Augmented Reality Photo Booth
How should the interaction be in the case of a wall mounted display in which the user has complete freedom of movement? Dealing with motion sensors was an unexplored new territory for Amnesia and the traditional methods of interaction didn’t apply.
A wall screen shouldn’t be a mere extension of a desktop, that’s already a mistake that early developers of smartphones fell into when designing the UI for touch based handhelds. When the user is in front of a wall screen is usually stood up and will use the area at the reach of her hands, that is, waist up. Also the user manages herself in a 3-dimensional space where depth exists and this reality has to be translated into the 2-dimensional space of the screen.
Hence the approach was addressing the interaction of a user with a physical object while standing in front of a vertical surface, in this case we used the simile of delivering a presentation or a lecture using a blackboard, or manipulating magnets on a fridge.

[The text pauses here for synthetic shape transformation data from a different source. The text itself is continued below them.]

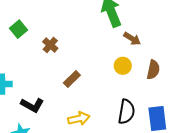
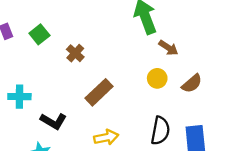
brown semicircle: (153, 70) -> (192, 84), turned 36
brown rectangle: (72, 79) -> (99, 92), size x1.4

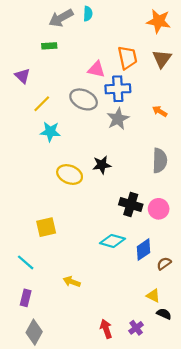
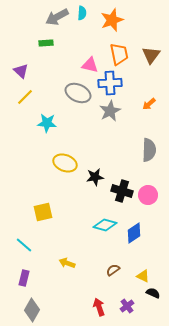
orange star: (159, 21) -> (112, 20), moved, turned -30
yellow line: (42, 104) -> (25, 97), moved
orange arrow: (160, 111) -> (149, 104), turned -72
black star: (102, 165) -> (95, 177), moved
brown semicircle: (164, 263) -> (113, 270), moved

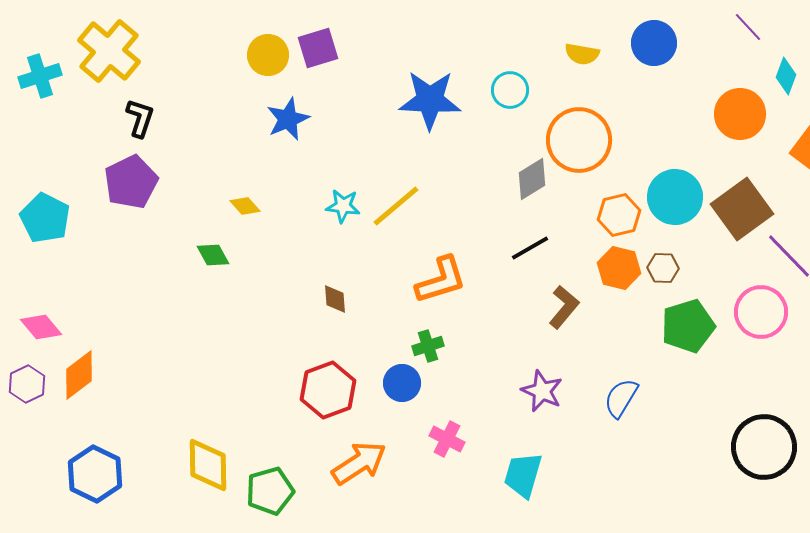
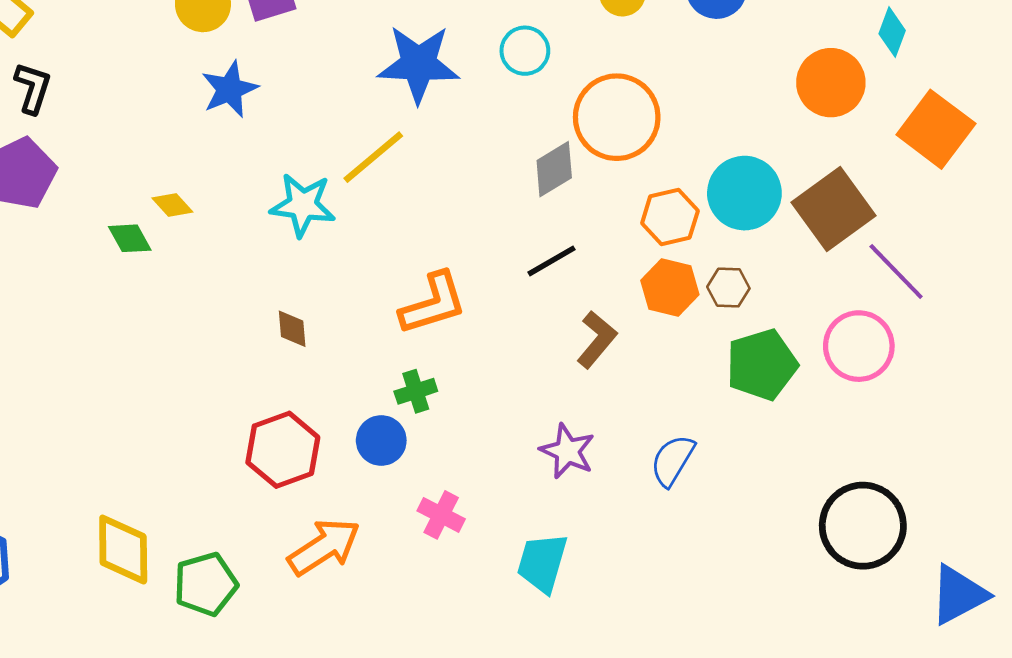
cyan star: (343, 206) -> (303, 205), size x1.4
yellow line: (396, 206) -> (373, 157), moved
green diamond: (213, 255) -> (130, 238), moved

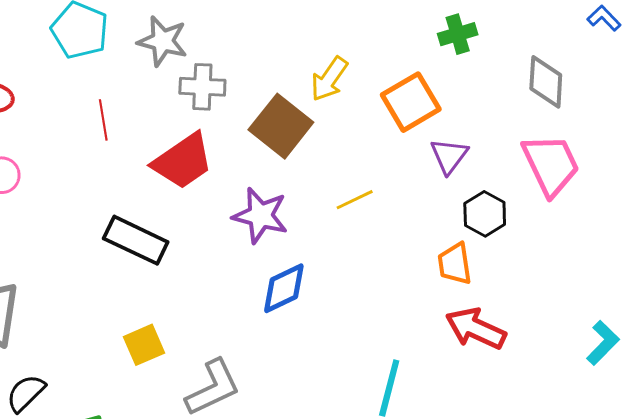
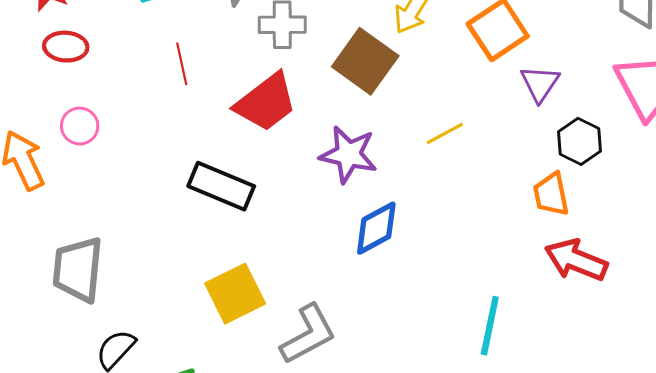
yellow square: (144, 345) -> (235, 294), size x1.4

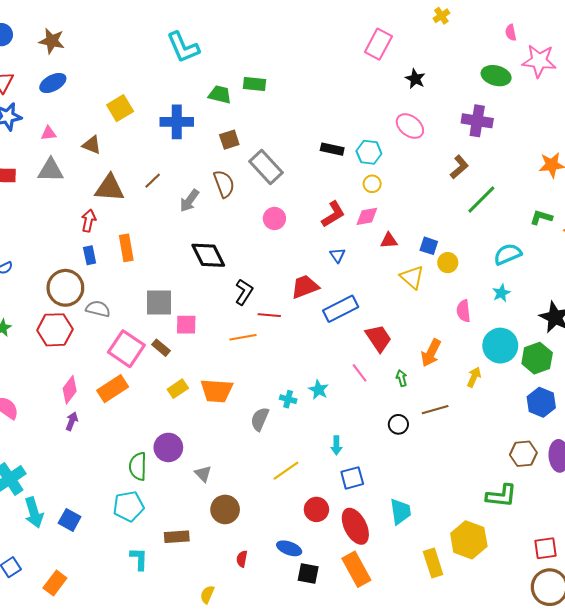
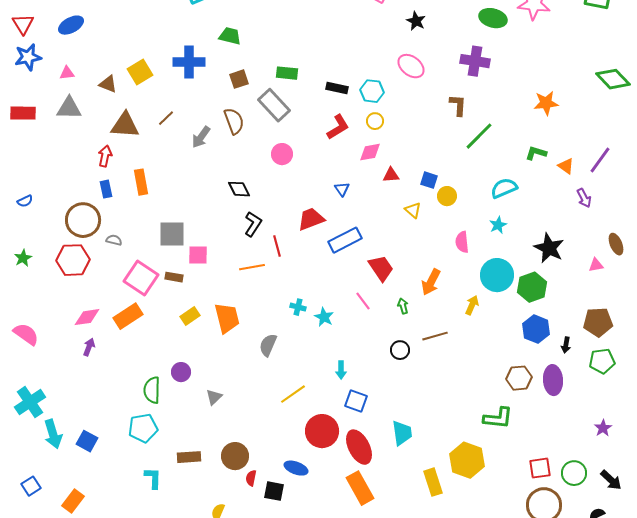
green rectangle: (254, 84) -> (287, 73), moved
yellow square: (120, 108) -> (140, 72), moved
brown L-shape: (459, 167) -> (458, 105), turned -45
red L-shape: (333, 214) -> (338, 127), moved
black diamond: (208, 255) -> (239, 189), moved, size x0.7
yellow triangle: (412, 277) -> (413, 210), size x0.7
gray semicircle: (98, 309) -> (114, 240), size x0.7
red line: (269, 315) -> (277, 246), turned 70
brown rectangle: (161, 348) -> (174, 277), turned -30
pink diamond: (70, 390) -> (87, 317), turned 44
orange trapezoid: (217, 391) -> (227, 318), turned -108
cyan cross: (288, 399) -> (298, 307), moved
purple circle: (168, 447) -> (181, 372), size x0.7
gray triangle: (203, 474) -> (214, 397), turned 30
blue square: (352, 478) -> (356, 401), turned 35
brown circle: (225, 509) -> (235, 456), moved
red circle: (316, 509) -> (322, 431), size x1.4
black square: (308, 574) -> (274, 491), moved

In this concept we decided to go beyond what it has been developed so far. The current state of the art with Kinect when it comes to manipulate objects is setting a hovering timeout of about 2-3 seconds over the object, showing a process bar around the icon representing the user’s hand. We considered this was not a natural interaction, in a 3-dimensional space people “grab” objects closing their hands and release them opening them; in a 3-dimensional space people “push” buttons and not wait with the hand over them until they activate; in 3-dimensional space when somebody wants to “stretch” a material, grabs it from two edges and opens the arms.
Open Hand vs. Fist
Distinguishing an open hand vs. a fist using current Kinect technology is very tricky. The Kinect device is based on a matrix of infrared beams emitted from the device, the reflected beams are sensed by an infrared camera and this information is used to build a depth map of the room. Well, these beams expand on space, the further the object is from the camera, the less resolution it is retrieved, therefore, while it’s quite easy to determine when a hand is open up to a distance of about 150cm it’s very difficult to detect at longer distances since the depth image returned for the hand will be almost the same, that is, a blurry mesh of dark pixels.
Since we didn’t need such accuracy as to distinguish the finger tips, just open hand recognition I could go a little rough and take approaches more based in the shape of the returned depth image from the hand.
My approach was then using horizontal and vertical raster scan lines to look for light pixels on the portion of the image corresponding to the hand area, if the amount of gaps found went over a threshold I considered the hand open. To improve the performance, I scanned one image out of a certain amount of frames. All the values were parametrized and a dashboard was created to fine tune the detection engine for different environments.
Teaming up with Amnesia's Interaction Designer, Stefanie Elsholz, we defined the proper body gestures and
UI for a wall based installation. I then designed and developed a prototype and testing environment for three different kind of gestures, my work also included researching the existing methods and technologies and assess on the current feasibility.
I finally developed a high fidelity prototype to showcast the concept potential and created a gestures library using MS Kinect SDK.